In between the coffee and the cocktails, amid the inns and the invoices, after the entrance and before the encore, something takes root. Something hard, something that sticks, something real is sowed in the sandy soil. At the center of all of this trouble, treasure, and travel, the couples look at each other, take a breath, and make a vow. In that moment, before the music starts and the dancing begins, they plant something in the beach grass and rosa rugosa. They hope it will remain and grow tough.

Our modern world has exploded the old; we have abandoned ritual for habit. We don’t go to morning mass, we work out. We don’t meet our friends after mass for coffee, we go to the gym and get a juice. And even that habit, on a dark afternoon, stays home and turns into digital lurking, swiping, and streaming. We work more, we marry later, and our lives are more digital than real. So when we marry, we fashion our own lonely rituals out of the Take it or Leave It of our pasts. We don’t make our vows in front of an altar and a priest, using the words of our grandparents: love, honor, obey. Instead, we root about in our scraps for the right words to plant in our sand. It’s hard to write your own Bible.

I have stood on Brant Point when Reverend Ted tied the knot, and I was there when Queen Catherine did it. They had their words: “the ring is a circle…” They both pointed out the horizon, not only that it represented the future, but the infinite. In front of the infinite, Ted said, we are all very small. And we need all of the help we can get.

Every vow asks the same thing. There is only one thing we can desire. “I know I will screw up, but will you remain?” When it all comes down, and we are sitting at the table, with coffee, at two in the morning, will you stay? When there is a knock at the door, will you stand with me? Will you be my safe harbor?

We know that we are losers. We have scars and tattoos and photo libraries that prove it. We carry cardboard boxes of trophies too painful to throw out. We have been guilty and guiltless, heartsore and heartless. When we made our first steps that brought us to Brant Point, we agreed to forget, to forgive, and to have faith.

Love isn’t a place but a verb. Hope isn’t a prayer, but a breath. A marriage isn’t a bed, but a table. That’s the vow. No matter what, I will remain.

On the same day that the bride whet racing after the light, another couple celebrated their forty-sixth anniversary. Nearly half a century of books stacked on the floor, magazines on the counters, and dog hair on everything. When this anniversary came, it walked in the door with the mail. It didn’t sing, it didn’t lead a Congo line, it didn’t come with a knock or with a handdelivered envelope. It just came, like everything else, with dirt on its shoes and a bad hair cut.

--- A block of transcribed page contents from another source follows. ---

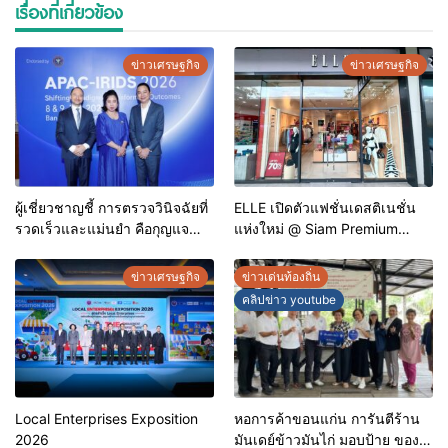
เรื่องที่เกี่ยวข้อง
ข่าวเศรษฐกิจ
ข่าวเศรษฐกิจ
ผู้เชี่ยวชาญชี้ การตรวจวินิจฉัยที่
ELLE เปิดตัวแฟชั่นเดสติเนชั่น
รวดเร็วและแม่นยำ คือกุญแจ
แห่งใหม่ @ Siam Premium
สำคัญสู่การยุติวัณโรคใน
Outlets ช้อปครบทุกสไตล์ พร้อม
ประเทศไทย
ดีลพิเศษลดสูงสุด 70%
ข่าวเศรษฐกิจ
ข่าวเด่นท้องถิ่น
คลิปข่าว youtube
Local Enterprises Exposition
หอการค้าขอนแก่น การันตีร้าน
2026
มันเดย์ข้าวมันไก่ มอบป้าย ของดี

In that moment, when the two of them sit at the table and watch the years line up, they see the children, and the grandchildren. They see the friends, and the cars, and the dogs. They see the clutter that has come and the clutter that has remained.

For several years by a kitchen window in that house, an immense fat frog floated in a green bowl, surrounded by old bills and dead leaves. It didn’t leap, it didn’t croak, it didn’t die. Nobody took it from the water for play time or dress up. Instead, it ate, and lived, and remained. Such is a successful marriage. It remains.

The safe haven that the Billionaires seek out here may keep them from the chaos and the crazy of the future. It will give them tee times and reservations, it will save them from civil wars and climate change, but it won’t save them from time. Our only safe harbor is each other. We make promises to each other—vows— and we do our best to stay when we screw up, to sit down when we want to run away, to speak when we want to lock down in silence. Our only refuge is each other, tied wing to wing and oar to oar. That is how we will remain.